This past weekend, I attended, presented,and sold some comics at the MIX 2013 conference, mostly because of the good fun and scholarship that was the first MIX, last year. This event, which I mentioned in the previous post, is largely the brainchild of one Robert Loss, who I am grateful to call a friend and fellow comics scholar/researcher/teacher. I am a big fan of MIX, especially because of its mission to mix together analytical and creative perspectives. Check out an interview with Robert by Tom Spurgeon, the Comics Reporter — as Loss puts it (in said earlier interview):
“This supposed division between academia and creativity is a perfect example of the dangers of insider/outsider thinking, and it doesn’t hold much value — well, any value — for me. Ultimately it’s a distraction from more compelling questions and more significant ideas.”
So MIX is all about breaking down barriers (without getting all meta about it like academics did in the 90s and early aughts) and opening up conversations about comics across a ton of different disciplines, perspectives, words, hearts, and minds. Add in friendly folks and intrigued audiences, and the general result is awesomeness.

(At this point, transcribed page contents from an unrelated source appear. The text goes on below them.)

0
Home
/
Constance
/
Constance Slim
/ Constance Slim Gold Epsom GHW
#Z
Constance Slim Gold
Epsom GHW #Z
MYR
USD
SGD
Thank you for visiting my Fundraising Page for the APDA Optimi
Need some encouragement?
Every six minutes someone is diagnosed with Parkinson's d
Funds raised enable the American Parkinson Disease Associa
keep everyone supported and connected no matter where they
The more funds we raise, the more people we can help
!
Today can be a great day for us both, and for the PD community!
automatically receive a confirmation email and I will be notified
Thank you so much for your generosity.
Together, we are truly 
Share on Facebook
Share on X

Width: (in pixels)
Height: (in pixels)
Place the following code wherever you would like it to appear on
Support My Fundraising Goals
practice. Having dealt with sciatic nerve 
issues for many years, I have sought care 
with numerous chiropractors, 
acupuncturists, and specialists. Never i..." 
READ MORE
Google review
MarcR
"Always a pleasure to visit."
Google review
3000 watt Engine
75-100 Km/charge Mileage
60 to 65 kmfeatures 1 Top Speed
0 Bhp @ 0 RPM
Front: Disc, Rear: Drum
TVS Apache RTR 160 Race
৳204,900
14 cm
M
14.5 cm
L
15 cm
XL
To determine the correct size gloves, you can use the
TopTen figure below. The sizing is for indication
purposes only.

Not to mention the context of Columbus — which has been a fun city to watch change over time. I can still remember the very scary downtown that my sister and I would drive through on our way to and from Indiana when she still lived in Lafayette, Indiana. It was the part of town that we tried to avoid, even if it was just down the way from the area we loved (Short North) with its vegetarian restaurant and not-so-dead downtown store fronts. Both areas have changed a lot — to the point that while walking through an area I thought was fairly unsafe, I stumbled upon the North Market and craft market. Geez! Let my assumptions be toppled.

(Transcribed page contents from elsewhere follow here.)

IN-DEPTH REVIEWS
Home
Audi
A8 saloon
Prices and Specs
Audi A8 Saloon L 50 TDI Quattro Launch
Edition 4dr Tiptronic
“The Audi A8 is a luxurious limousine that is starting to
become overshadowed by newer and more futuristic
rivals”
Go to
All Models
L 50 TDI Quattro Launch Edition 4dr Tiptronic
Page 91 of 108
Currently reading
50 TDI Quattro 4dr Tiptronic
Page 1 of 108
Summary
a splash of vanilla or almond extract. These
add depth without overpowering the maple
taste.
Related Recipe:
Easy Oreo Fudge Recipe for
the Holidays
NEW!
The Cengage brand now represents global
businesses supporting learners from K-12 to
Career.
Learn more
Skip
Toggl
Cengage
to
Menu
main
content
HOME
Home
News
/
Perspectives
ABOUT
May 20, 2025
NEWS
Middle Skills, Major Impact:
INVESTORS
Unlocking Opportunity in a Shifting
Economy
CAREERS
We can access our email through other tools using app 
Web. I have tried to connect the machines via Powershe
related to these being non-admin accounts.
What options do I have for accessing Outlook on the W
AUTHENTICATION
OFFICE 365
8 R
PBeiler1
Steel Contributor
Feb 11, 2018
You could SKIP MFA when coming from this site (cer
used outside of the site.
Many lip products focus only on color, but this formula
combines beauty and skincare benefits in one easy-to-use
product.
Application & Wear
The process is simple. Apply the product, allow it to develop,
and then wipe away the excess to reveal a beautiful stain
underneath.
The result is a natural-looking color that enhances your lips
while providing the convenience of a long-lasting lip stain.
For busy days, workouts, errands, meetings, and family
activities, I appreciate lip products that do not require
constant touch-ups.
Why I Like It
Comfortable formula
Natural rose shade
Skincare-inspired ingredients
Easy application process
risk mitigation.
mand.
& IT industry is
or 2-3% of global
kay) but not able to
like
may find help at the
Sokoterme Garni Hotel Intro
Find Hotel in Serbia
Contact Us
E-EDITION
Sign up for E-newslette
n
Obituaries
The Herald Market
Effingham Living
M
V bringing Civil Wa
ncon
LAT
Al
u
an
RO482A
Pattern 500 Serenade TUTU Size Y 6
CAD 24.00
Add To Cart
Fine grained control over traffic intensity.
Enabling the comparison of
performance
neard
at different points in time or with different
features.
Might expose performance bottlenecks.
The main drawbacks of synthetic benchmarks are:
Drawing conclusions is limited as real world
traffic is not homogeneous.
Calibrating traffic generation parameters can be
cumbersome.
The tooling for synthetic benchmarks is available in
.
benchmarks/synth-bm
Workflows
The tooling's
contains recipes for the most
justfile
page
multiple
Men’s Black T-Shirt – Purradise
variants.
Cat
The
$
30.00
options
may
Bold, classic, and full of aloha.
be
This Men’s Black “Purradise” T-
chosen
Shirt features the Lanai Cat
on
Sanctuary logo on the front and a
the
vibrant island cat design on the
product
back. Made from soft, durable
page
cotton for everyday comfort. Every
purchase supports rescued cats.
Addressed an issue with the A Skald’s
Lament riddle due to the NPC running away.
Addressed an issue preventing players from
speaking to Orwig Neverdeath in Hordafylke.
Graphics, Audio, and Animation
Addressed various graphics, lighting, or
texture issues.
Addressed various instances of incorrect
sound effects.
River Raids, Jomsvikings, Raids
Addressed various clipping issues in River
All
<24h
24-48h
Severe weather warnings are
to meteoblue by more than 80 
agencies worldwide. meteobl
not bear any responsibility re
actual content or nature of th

Anyway, the reason I bring this all up is NOT to plug my presentation at said event (which was on how comics creators in India reconcile the tension between analysis and creativity by coming up with new, more adaptable terms for talking about comics — come on, SOMEone was gonna ask). Ha. Nope, it’s instead to announce a series of images I’m working on that will hopefully be coming up fairly soon. Granted, so many projects and applications are coming due in the coming weeks, not to mention grading midterm papers (though when they’re about pop culture, it’s much funner than normal). Alas! I shall have to work my ass off.
Here’s a sample:
This image is one that I drew during the first night of MIX — it was just a random sketch at first, but watching the infinitely talented scholar-artist Azisa Noor inspired me to try to do something more. Which it really wasn’t. Though, earlier in the night, I did get caught drawing a dragon — which is a bit of a spoiler for the post after this one…

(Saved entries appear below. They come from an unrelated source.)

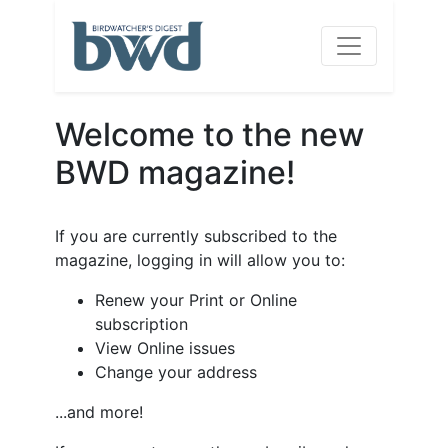
Welcome to the new
BWD magazine!
If you are currently subscribed to the
magazine, logging in will allow you to:
Renew your Print or Online
subscription
View Online issues
Change your address
...and more!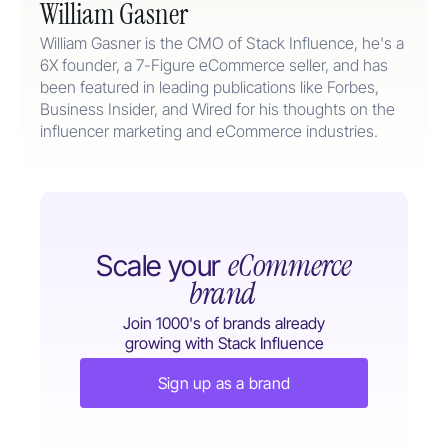
William Gasner
William Gasner is the CMO of Stack Influence, he's a
6X founder, a 7-Figure eCommerce seller, and has
been featured in leading publications like Forbes,
Business Insider, and Wired for his thoughts on the
influencer marketing and eCommerce industries.
eCommerce
Scale your
brand
Join 1000's of brands already
growing with Stack Influence
Sign up as a brand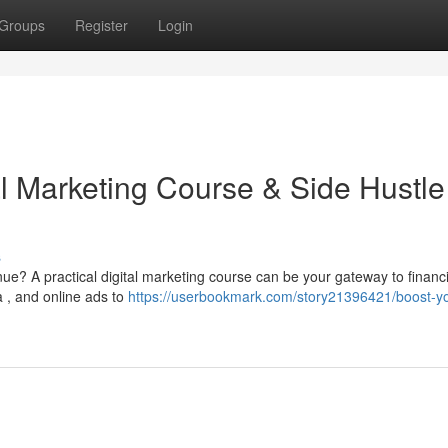
Groups
Register
Login
al Marketing Course & Side Hustle
s
e? A practical digital marketing course can be your gateway to financi
 , and online ads to
https://userbookmark.com/story21396421/boost-yo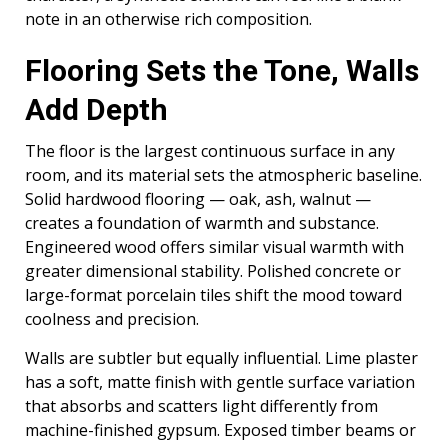
note in an otherwise rich composition.
Flooring Sets the Tone, Walls
Add Depth
The floor is the largest continuous surface in any
room, and its material sets the atmospheric baseline.
Solid hardwood flooring — oak, ash, walnut —
creates a foundation of warmth and substance.
Engineered wood offers similar visual warmth with
greater dimensional stability. Polished concrete or
large-format porcelain tiles shift the mood toward
coolness and precision.
Walls are subtler but equally influential. Lime plaster
has a soft, matte finish with gentle surface variation
that absorbs and scatters light differently from
machine-finished gypsum. Exposed timber beams or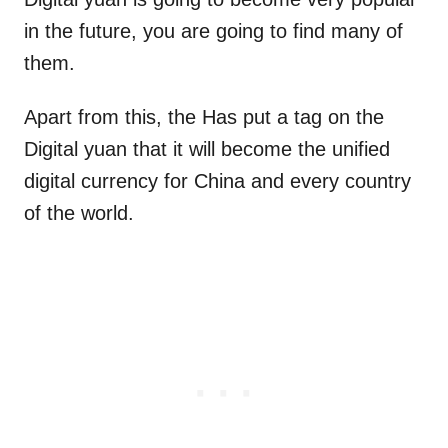
in the future, you are going to find many of
them.
Apart from this, the Has put a tag on the
Digital yuan that it will become the unified
digital currency for China and every country
of the world.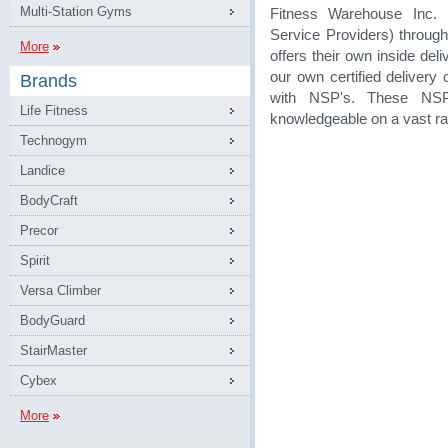
Multi-Station Gyms
Fitness Warehouse Inc. 
Service Providers) through
More
offers their own inside de
our own certified delivery
Brands
with NSP's. These NSP
Life Fitness
knowledgeable on a vast ra
Technogym
Landice
BodyCraft
Precor
Spirit
Versa Climber
BodyGuard
StairMaster
Cybex
More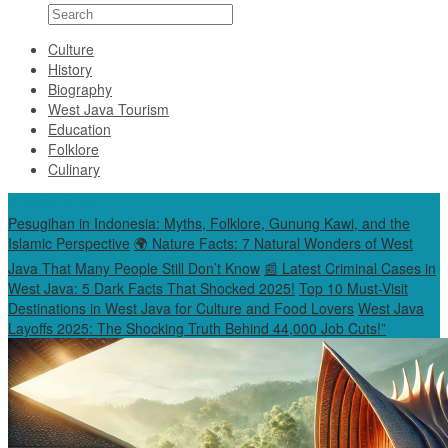
Culture
History
Biography
West Java Tourism
Education
Folklore
Culinary
Special Content
Pesugihan in Indonesia: Myths, Folklore, Gunung Kawi, and the
Islamic Perspective
🌍 Nature Facts: 7 Natural Wonders of West
Java That Many People Still Don’t Know
📰 Latest Criminal Cases in
West Java: 5 Dark Facts That Shocked 2025!
Top 10 Must-Visit
Destinations in West Java for Culture and Food Lovers
West Java
Layoffs 2025: The Shocking Truth Behind 44,000 Job Cuts!”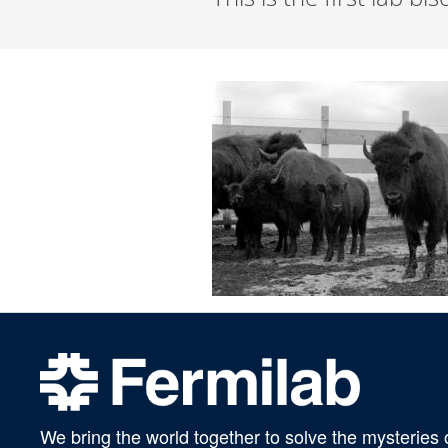
We bring the world together to solve the mysteries 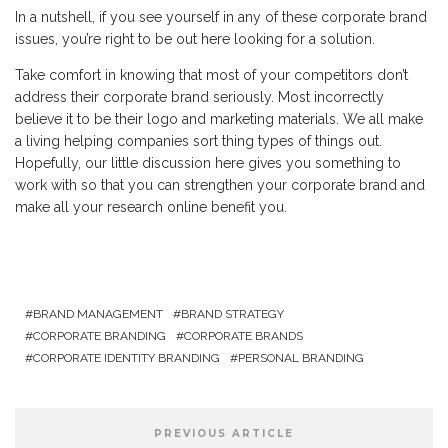
In a nutshell, if you see yourself in any of these corporate brand
issues, you’re right to be out here looking for a solution.
Take comfort in knowing that most of your competitors don’t
address their corporate brand seriously. Most incorrectly
believe it to be their logo and marketing materials. We all make
a living helping companies sort thing types of things out.
Hopefully, our little discussion here gives you something to
work with so that you can strengthen your corporate brand and
make all your research online benefit you.
BRAND MANAGEMENT
BRAND STRATEGY
CORPORATE BRANDING
CORPORATE BRANDS
CORPORATE IDENTITY BRANDING
PERSONAL BRANDING
PREVIOUS ARTICLE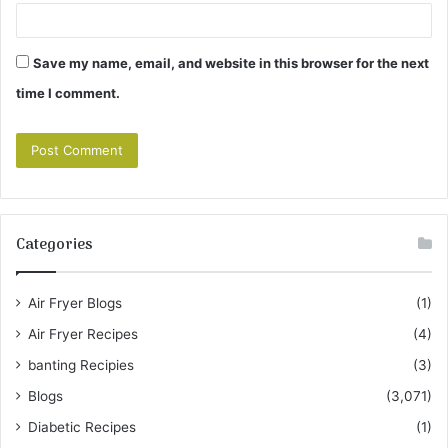
Save my name, email, and website in this browser for the next
time I comment.
Categories
Air Fryer Blogs
(1)
Air Fryer Recipes
(4)
banting Recipies
(3)
Blogs
(3,071)
Diabetic Recipes
(1)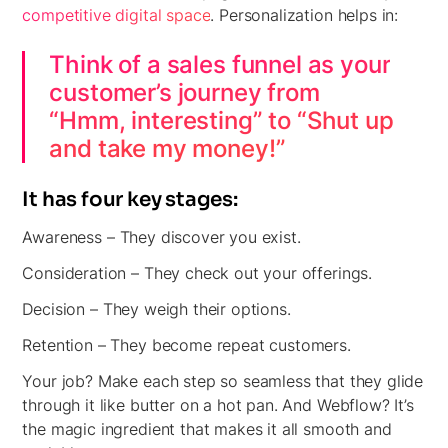
competitive digital space
. Personalization helps in:
Think of a sales funnel as your
customer’s journey from
“Hmm, interesting” to “Shut up
and take my money!”
It has four key stages:
Awareness –
They discover you exist.
Consideration –
They check out your offerings.
Decision
– They weigh their options.
Retention
– They become repeat customers.
Your job? Make each step so seamless that they glide
through it like butter on a hot pan. And Webflow? It’s
the magic ingredient that makes it all smooth and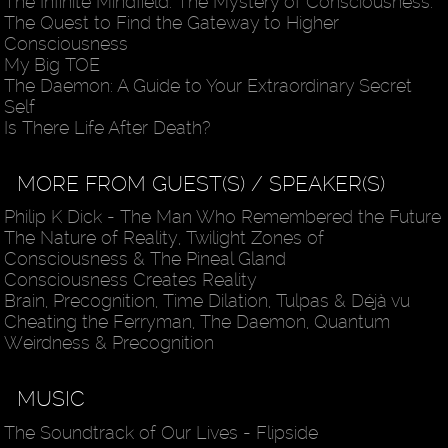
The Infinite Mindfield: The Mystery of Consciousness:
The Quest to Find the Gateway to Higher
Consciousness
My Big TOE
The Daemon: A Guide to Your Extraordinary Secret
Self
Is There Life After Death?
MORE FROM GUEST(S) / SPEAKER(S)
Philip K Dick - The Man Who Remembered the Future
The Nature of Reality, Twilight Zones of
Consciousness & The Pineal Gland
Consciousness Creates Reality
Brain, Precognition, Time Dilation, Tulpas & Déjà vu
Cheating the Ferryman, The Daemon, Quantum
Weirdness & Precognition
MUSIC
The Soundtrack of Our Lives - Flipside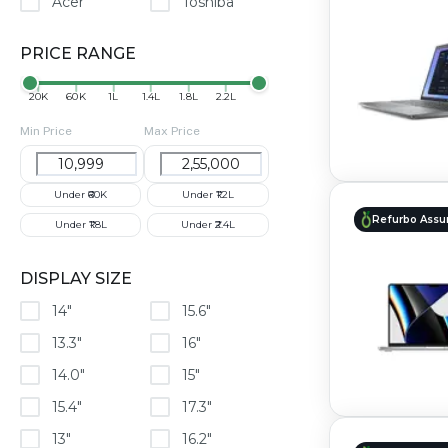
Acer
Toshiba
PRICE RANGE
₹20K
₹60K
₹1L
₹1.4L
₹1.8L
₹2.2L
Min Price
Max Price
Under ₹60K
Under ₹1.2L
Refurbo Assu
Under ₹1.8L
Under ₹2.4L
DISPLAY SIZE
14"
15.6"
13.3"
16"
14.0"
15"
15.4"
17.3"
13"
16.2"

But wait — an idea hit me while watching/attending a presentation on women who create comics — specifically, I wanted to ask them, what kind of stories do they wish there were more of? But it seemed like an inane question, and one that I only really wanted to ask as a dude who happens to create a lot of stories about women. Still, attending their panel reminded me that a big reason that I create comics is to tell good stories about strong, vulnerable, realistically complex and not-so-idealizedly-complex women. And that is a big part of the Sadie Hawkins book that I’m currently working on.
And one of the people on the panel said that she wanted to see more images of powerful women — which sparked an idea. What if, instead of creating fairly posed images of my characters for promotional art (which I’ve been planning), I focused on the women in my comics and drew each of them with the phrase “I am a powerful woman” followed by something unique to the individual character.
So that’s the plan — instead of using an image like the one above (which I still kinda like — though I definitely overdid high-school-Sadie’s hair). In the next few days, I hope to put up a rough sketch to give you an idea of what I’m thinking about…along with a few more images related to MIX — so watch for updates!